◆ **HOW TO COMPLETE THIS TASK**: Tally the lines of the listing that contain the string "kinderen". Give the number and nothing else.

★ ★ ★ ★ ★

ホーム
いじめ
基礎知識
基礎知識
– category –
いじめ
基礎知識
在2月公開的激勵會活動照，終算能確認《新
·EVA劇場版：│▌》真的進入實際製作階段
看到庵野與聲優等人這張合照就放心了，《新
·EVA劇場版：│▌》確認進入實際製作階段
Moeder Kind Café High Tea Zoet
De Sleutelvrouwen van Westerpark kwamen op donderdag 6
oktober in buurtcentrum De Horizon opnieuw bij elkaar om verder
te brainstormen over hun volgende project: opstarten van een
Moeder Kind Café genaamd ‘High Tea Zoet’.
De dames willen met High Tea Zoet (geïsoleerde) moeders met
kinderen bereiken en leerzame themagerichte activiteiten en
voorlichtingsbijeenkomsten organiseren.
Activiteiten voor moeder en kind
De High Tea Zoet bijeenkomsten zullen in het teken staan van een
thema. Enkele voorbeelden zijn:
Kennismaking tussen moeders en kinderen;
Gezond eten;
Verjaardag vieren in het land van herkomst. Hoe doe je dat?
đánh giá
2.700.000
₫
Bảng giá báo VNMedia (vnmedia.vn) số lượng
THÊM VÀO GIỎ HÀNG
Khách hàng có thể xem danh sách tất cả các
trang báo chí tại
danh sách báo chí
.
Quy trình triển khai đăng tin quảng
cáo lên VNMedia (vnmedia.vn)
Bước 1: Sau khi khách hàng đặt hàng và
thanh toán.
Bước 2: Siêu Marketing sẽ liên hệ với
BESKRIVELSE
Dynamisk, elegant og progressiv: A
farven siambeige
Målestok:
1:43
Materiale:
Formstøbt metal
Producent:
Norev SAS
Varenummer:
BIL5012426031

★ ★ ★ ★ ★

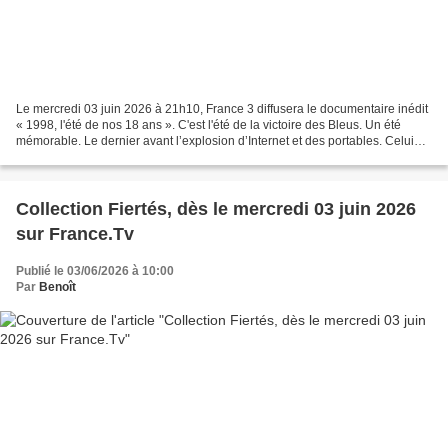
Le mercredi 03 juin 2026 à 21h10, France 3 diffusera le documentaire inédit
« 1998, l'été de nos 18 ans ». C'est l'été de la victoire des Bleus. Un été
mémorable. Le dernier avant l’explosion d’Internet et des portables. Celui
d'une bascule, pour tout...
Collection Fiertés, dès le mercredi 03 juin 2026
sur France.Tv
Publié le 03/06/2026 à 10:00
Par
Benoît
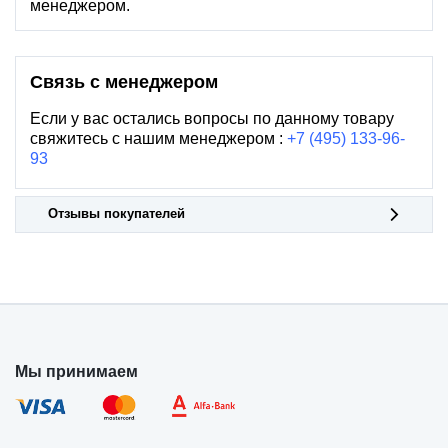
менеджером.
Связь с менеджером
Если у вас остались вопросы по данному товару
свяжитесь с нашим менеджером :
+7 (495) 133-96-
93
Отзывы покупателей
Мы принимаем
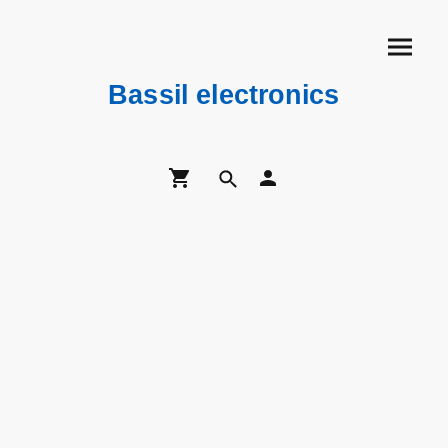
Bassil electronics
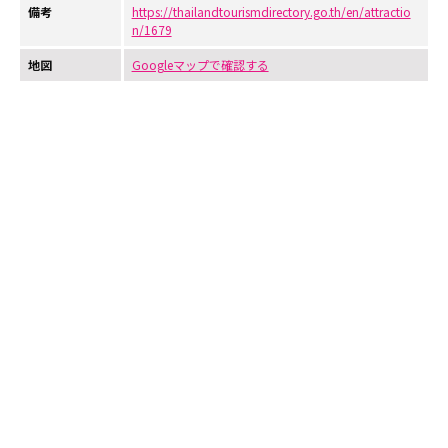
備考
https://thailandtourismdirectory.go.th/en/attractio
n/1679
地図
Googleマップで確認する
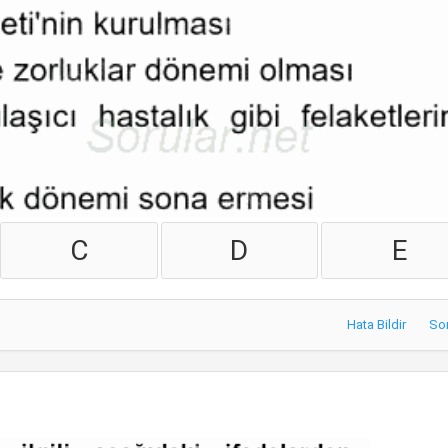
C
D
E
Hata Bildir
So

★ ★ ★ ★ ★

◆ **ANSWER SPACE**: 2